→ EXERCISE REQUIREMENTS:
Every line that contains "mình" must be located and copied from the data.

Data extracted from a collection
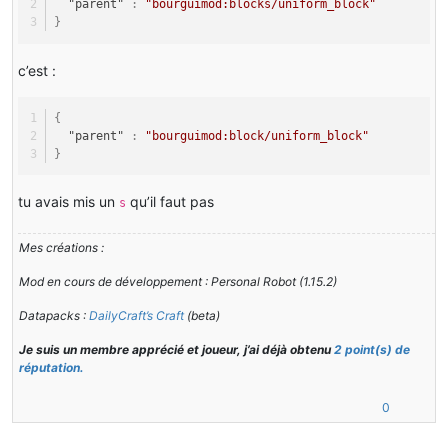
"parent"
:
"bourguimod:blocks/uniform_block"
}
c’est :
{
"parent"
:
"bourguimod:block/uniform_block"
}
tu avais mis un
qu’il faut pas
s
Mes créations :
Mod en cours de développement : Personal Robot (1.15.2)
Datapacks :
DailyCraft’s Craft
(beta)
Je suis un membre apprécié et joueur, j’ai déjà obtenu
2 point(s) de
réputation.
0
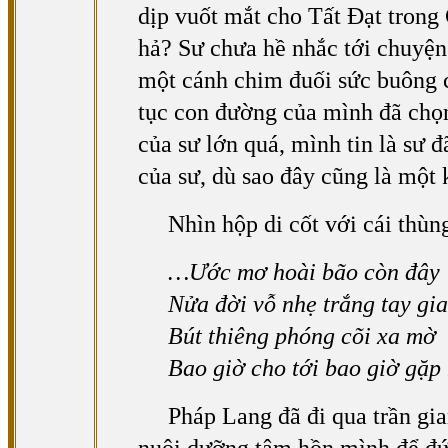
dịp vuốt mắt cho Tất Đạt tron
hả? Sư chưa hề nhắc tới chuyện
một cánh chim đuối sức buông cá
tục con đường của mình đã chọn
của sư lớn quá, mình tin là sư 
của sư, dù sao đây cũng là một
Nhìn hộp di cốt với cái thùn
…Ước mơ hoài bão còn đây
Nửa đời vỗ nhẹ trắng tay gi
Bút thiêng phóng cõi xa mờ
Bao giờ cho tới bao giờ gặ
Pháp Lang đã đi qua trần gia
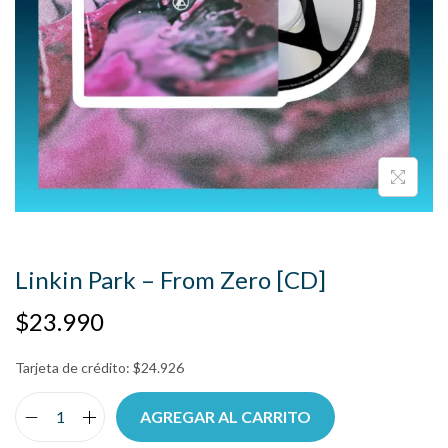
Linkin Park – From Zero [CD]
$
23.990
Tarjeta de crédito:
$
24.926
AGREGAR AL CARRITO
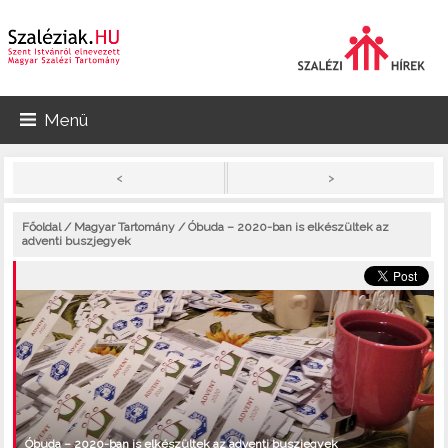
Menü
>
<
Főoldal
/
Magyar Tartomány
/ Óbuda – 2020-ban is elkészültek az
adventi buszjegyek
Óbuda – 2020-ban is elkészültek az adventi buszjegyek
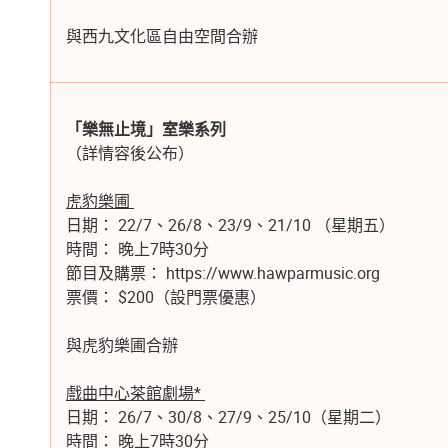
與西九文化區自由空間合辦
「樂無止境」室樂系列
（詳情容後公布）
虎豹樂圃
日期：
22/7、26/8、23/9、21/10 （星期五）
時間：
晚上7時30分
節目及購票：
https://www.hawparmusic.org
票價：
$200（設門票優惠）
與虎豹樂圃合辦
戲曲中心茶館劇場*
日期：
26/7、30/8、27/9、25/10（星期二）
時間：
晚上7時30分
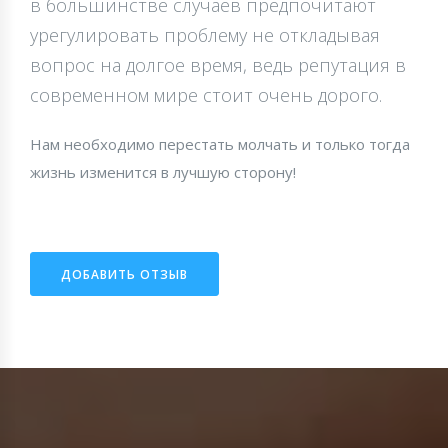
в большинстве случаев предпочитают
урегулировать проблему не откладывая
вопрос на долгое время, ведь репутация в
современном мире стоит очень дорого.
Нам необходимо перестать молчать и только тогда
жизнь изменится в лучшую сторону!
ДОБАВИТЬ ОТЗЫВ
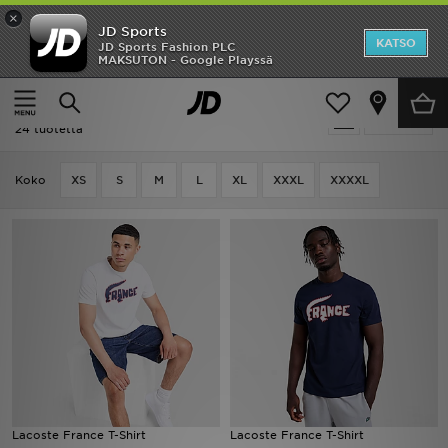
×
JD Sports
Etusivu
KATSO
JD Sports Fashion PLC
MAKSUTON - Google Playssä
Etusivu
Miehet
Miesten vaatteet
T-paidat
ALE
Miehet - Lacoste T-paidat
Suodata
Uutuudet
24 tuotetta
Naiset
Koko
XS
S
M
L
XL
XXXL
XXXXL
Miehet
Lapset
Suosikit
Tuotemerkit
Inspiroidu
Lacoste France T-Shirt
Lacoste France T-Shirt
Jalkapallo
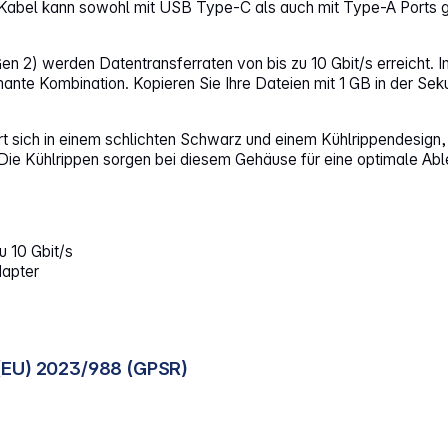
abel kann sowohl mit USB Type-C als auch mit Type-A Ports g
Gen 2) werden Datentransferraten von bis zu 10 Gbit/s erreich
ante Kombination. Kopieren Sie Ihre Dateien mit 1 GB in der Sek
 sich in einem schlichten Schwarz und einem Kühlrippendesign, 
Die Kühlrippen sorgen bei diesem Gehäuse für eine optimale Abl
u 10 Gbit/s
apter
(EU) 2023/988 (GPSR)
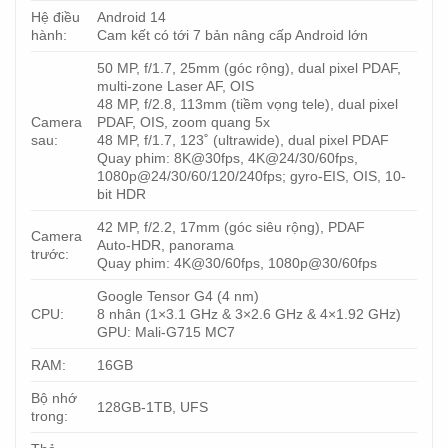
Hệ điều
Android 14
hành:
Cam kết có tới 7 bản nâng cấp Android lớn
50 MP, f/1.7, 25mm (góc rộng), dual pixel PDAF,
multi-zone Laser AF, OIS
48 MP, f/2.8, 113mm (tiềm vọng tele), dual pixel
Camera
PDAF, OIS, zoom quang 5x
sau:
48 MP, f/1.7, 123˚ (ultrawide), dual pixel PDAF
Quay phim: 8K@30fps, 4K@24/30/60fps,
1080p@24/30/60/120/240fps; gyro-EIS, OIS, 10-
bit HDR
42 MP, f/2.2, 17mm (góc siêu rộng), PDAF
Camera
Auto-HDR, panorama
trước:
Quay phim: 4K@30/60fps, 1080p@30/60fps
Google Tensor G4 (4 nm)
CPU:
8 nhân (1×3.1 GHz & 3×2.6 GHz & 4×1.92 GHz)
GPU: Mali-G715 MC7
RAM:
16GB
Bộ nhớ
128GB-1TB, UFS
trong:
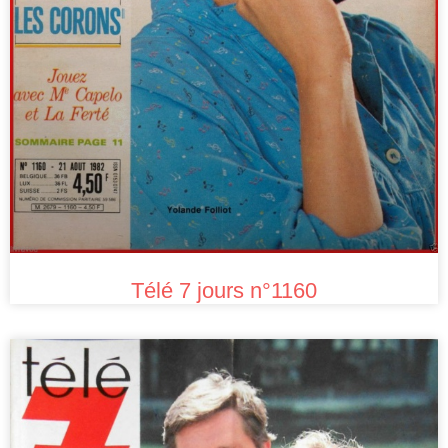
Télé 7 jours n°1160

→ WORKED SOLUTION:
tục con đường của mình đã chọn
của sư lớn quá, mình tin là sư 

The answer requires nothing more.